Interferon Beta: Although results have yet to be confirmed by a peer-review journal, UK company Synairgen say that their clinical trial results reveal “a major breakthrough” for a new treatment: a protein called interferon beta. Our body naturally produces interferon beta upon viral infection, and the company administered the protein through a nebulizer in order to stimulate an immune response. Although the trial was small (101 volunteers at nine hospitals), Synairgen claims that their initial findings show that interferon beta treatment cut the odds of severe disease by 79% and reduced time spent in hospitals by one third. These results are very impressive but cannot be interpreted or confirmed by experts until full data and the study protocol is released.

Monoclonal Antibodies

Monoclonal antibodies is a technique similar to convalescent plasma therapy. Antibodies seen in COVID-19 patients are selected for their ability to effectively target SARS-CoV-2, and then “cloned,” or mass produced, in a lab. This technique is advantageous because it overcomes the limitations of convalescent plasma therapy and selects only antibodies that are known to directly prevent the virus from entering cells.

Regeneron Pharmaceuticals is currently in trial phases 2 and 3 on their antibody cocktail REGN-COV2, a monoclonal antibodies treatment. Regeneron’s phase 2 and 3 trials test REGN-COV2’s ability to prevent infection in those who have been exposed but aren’t infected, and in its ability to treat patients with severe and non-severe COVID-19. While large scale trials are still progressing, this treatment has shown promising data. Monoclonal antibodies were recently used to treat President Trump and have been approved for “compassionate use” by the FDA, which means usage needs to be approved on an individual basis. On October 7th, Regeneron applied for emergency use authorization (EUA) for their monoclonal antibodies treatment. If granted an EUA, they hope to have doses available for 300,000 patients in the next few months.

Lying on Stomach (“proning”)

It sounds too simple to be true, but having patients lie on their stomachs seems to help with breathing in both mild and severe COVID-19 cases. Even before COVID-19, doctors who specialized in lung function had figured out that stomach-lying seemed to help patients with severe lung damage. It helps open up the lungs and gets blood distributed to all the parts of the lungs.

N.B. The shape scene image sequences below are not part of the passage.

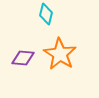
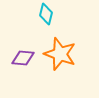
orange star: rotated 12 degrees counterclockwise
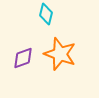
purple diamond: rotated 25 degrees counterclockwise
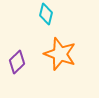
purple diamond: moved 6 px left, 4 px down; rotated 25 degrees counterclockwise
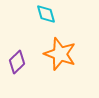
cyan diamond: rotated 30 degrees counterclockwise
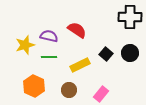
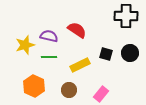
black cross: moved 4 px left, 1 px up
black square: rotated 24 degrees counterclockwise
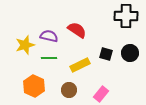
green line: moved 1 px down
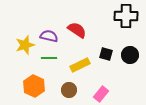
black circle: moved 2 px down
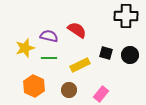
yellow star: moved 3 px down
black square: moved 1 px up
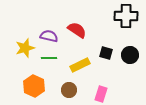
pink rectangle: rotated 21 degrees counterclockwise
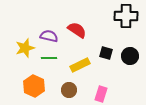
black circle: moved 1 px down
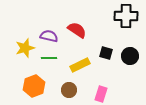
orange hexagon: rotated 15 degrees clockwise
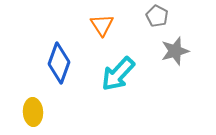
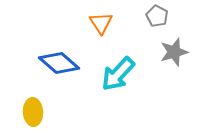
orange triangle: moved 1 px left, 2 px up
gray star: moved 1 px left, 1 px down
blue diamond: rotated 69 degrees counterclockwise
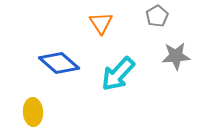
gray pentagon: rotated 15 degrees clockwise
gray star: moved 2 px right, 4 px down; rotated 12 degrees clockwise
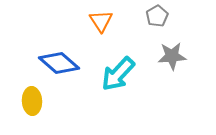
orange triangle: moved 2 px up
gray star: moved 4 px left
yellow ellipse: moved 1 px left, 11 px up
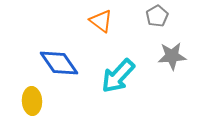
orange triangle: rotated 20 degrees counterclockwise
blue diamond: rotated 15 degrees clockwise
cyan arrow: moved 2 px down
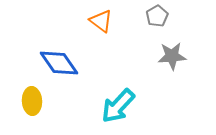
cyan arrow: moved 30 px down
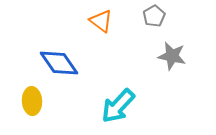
gray pentagon: moved 3 px left
gray star: rotated 16 degrees clockwise
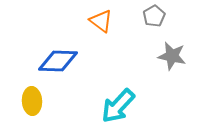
blue diamond: moved 1 px left, 2 px up; rotated 54 degrees counterclockwise
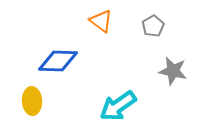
gray pentagon: moved 1 px left, 10 px down
gray star: moved 1 px right, 15 px down
cyan arrow: rotated 12 degrees clockwise
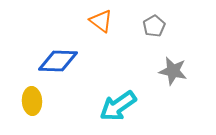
gray pentagon: moved 1 px right
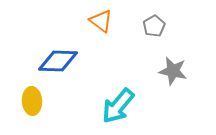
cyan arrow: rotated 15 degrees counterclockwise
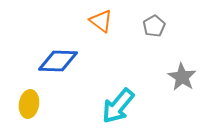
gray star: moved 9 px right, 6 px down; rotated 20 degrees clockwise
yellow ellipse: moved 3 px left, 3 px down; rotated 12 degrees clockwise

In COVID-19 patients, some small studies suggest stomach lying may help. The doctors on this team have also seen that lying patients on their stomachs help with shortness of breath for both patients at home and in ICUs.

Other Options

There are more possible treatments on the horizon, including purified antibodies, new drugs, drug combinations, and many different vaccine candidates. As we understand the virus better, we’ll have a better chance to figure out what treatments work for which patients. And this, in turn, will make the virus easier to treat.